All of lore.kernel.org
 help / color / mirror / Atom feed
From: Emily Shaffer <emilyshaffer@google.com>
To: Junio C Hamano <gitster@pobox.com>
Cc: git@vger.kernel.org
Subject: Re: [PATCH 1/2] progress: create progress struct in 'verbose' mode
Date: Mon, 17 Aug 2020 15:19:38 -0700	[thread overview]
Message-ID: <20200817221938.GA331156@google.com> (raw)
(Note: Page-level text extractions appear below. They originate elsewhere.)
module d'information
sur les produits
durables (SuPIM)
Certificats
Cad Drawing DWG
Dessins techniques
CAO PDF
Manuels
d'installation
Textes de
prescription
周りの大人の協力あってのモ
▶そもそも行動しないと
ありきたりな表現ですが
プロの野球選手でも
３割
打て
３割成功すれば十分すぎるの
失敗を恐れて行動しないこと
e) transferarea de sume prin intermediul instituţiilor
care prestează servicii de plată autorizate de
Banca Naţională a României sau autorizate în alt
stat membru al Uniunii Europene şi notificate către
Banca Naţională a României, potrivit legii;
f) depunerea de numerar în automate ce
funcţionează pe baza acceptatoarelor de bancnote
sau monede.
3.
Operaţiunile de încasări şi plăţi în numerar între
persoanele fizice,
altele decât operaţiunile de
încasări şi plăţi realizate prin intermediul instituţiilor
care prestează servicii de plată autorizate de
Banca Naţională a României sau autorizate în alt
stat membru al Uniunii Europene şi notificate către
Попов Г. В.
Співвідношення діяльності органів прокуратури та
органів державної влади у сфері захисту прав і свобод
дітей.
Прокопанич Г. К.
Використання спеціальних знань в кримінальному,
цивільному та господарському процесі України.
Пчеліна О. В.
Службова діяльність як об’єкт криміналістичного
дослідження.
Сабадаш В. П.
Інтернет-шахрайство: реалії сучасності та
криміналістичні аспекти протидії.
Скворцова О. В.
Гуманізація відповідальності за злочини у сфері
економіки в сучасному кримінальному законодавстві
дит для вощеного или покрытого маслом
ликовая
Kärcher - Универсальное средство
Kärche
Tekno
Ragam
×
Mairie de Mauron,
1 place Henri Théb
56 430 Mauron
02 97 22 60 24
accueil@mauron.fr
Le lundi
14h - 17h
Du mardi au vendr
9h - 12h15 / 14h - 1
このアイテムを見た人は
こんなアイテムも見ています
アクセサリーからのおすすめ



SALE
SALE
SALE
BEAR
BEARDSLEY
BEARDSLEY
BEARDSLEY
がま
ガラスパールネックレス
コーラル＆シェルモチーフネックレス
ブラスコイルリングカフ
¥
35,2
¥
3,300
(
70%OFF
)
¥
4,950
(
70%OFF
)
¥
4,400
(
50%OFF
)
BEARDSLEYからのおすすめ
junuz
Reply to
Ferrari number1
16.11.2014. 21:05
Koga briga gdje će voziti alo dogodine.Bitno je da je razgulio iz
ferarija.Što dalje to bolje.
In-Reply-To: <20200714001504.GI3189386@google.com>

On Mon, Jul 13, 2020 at 05:15:04PM -0700, Emily Shaffer wrote:
> 
> On Fri, Jul 10, 2020 at 03:40:25PM -0700, Junio C Hamano wrote:
> > > diff --git a/builtin/blame.c b/builtin/blame.c
> > > index 94ef57c1cc..1d72b27fda 100644
> > > --- a/builtin/blame.c
> > > +++ b/builtin/blame.c
> > > @@ -1129,8 +1129,8 @@ int cmd_blame(int argc, const char **argv, const char *prefix)
> > >  
> > >  	sb.found_guilty_entry = &found_guilty_entry;
> > >  	sb.found_guilty_entry_data = &pi;
> > > -	if (show_progress)
> > > -		pi.progress = start_delayed_progress(_("Blaming lines"), sb.num_lines);
> > > +	pi.progress = start_delayed_progress(_("Blaming lines"), sb.num_lines,
> > > +					     show_progress);
> > >  
> > >  	assign_blame(&sb, opt);
> > 
> > But there are others that look a bit problematic.  In this example
> > taken from fsck, we open all the pack index, only because it is
> > needed to show the progress, and the existing conditionals are ways
> > to avoid spending unneeded cycles.
> 
> That info is still used, when performing trace log during
> stop_progress():
> 
>   if (p_progress && *p_progress) {
>           trace2_data_intmax("progress", the_repository, "total_objects",
>                              (*p_progress)->total);
> 
>           if ((*p_progress)->throughput)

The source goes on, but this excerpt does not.